PROBLEM DETAILS> What you produce should be every line from the data that includes "this".

PROVIDED RECORDS>
┌────────

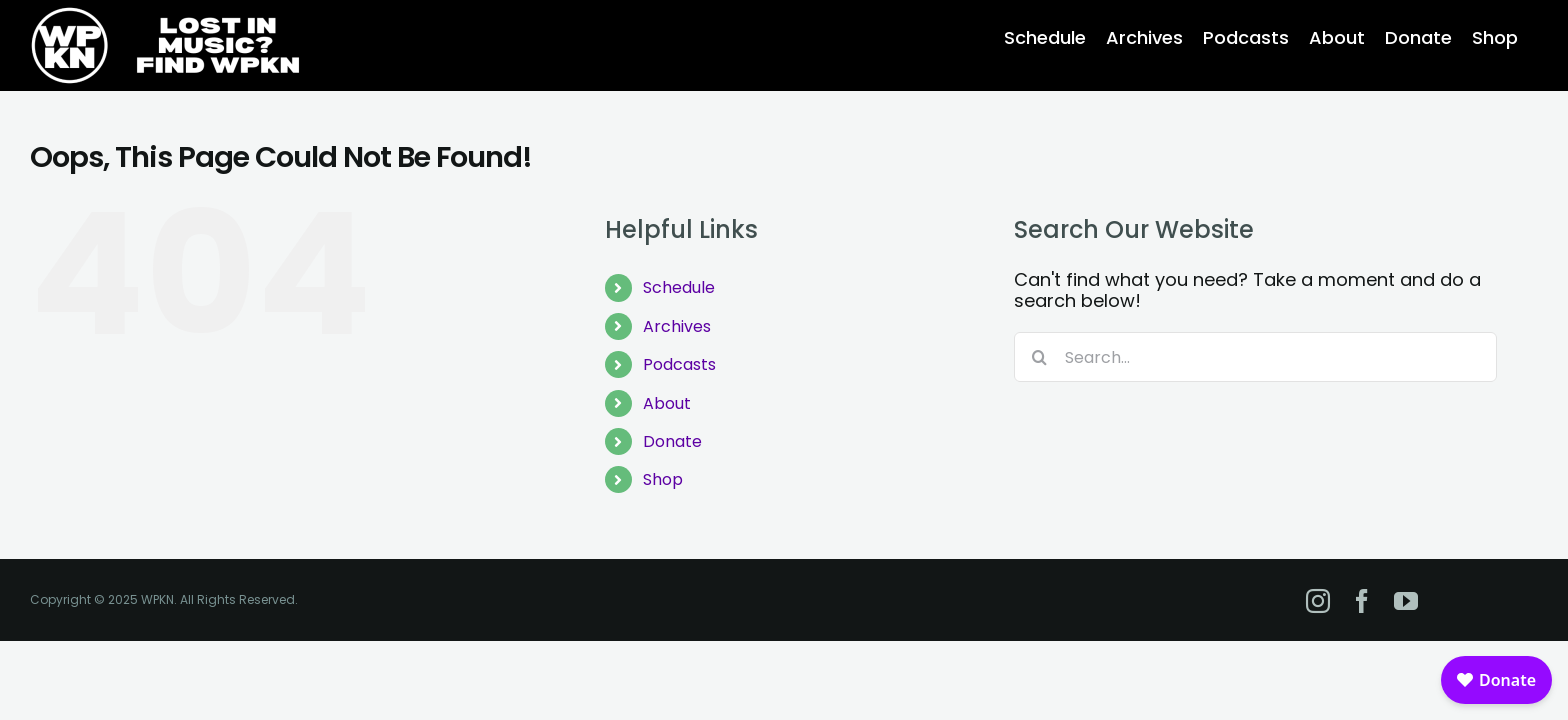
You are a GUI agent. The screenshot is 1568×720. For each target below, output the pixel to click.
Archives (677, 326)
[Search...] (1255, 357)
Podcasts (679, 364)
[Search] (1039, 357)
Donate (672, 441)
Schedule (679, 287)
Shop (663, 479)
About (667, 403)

└────────
┌────────

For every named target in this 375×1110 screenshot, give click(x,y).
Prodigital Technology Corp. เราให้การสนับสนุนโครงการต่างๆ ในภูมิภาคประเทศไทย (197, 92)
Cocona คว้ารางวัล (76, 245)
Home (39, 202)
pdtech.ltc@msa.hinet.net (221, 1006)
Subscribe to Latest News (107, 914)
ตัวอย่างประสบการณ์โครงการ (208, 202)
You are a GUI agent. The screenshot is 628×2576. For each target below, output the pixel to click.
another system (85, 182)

└────────
┌────────

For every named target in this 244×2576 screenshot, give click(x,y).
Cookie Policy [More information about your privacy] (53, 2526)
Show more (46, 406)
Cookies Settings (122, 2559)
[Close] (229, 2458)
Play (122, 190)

└────────

WRITTEN ANSWER>
For every named target in this 375×1110 screenshot, give click(x,y).
For every named target in this 244×2576 screenshot, give click(x,y).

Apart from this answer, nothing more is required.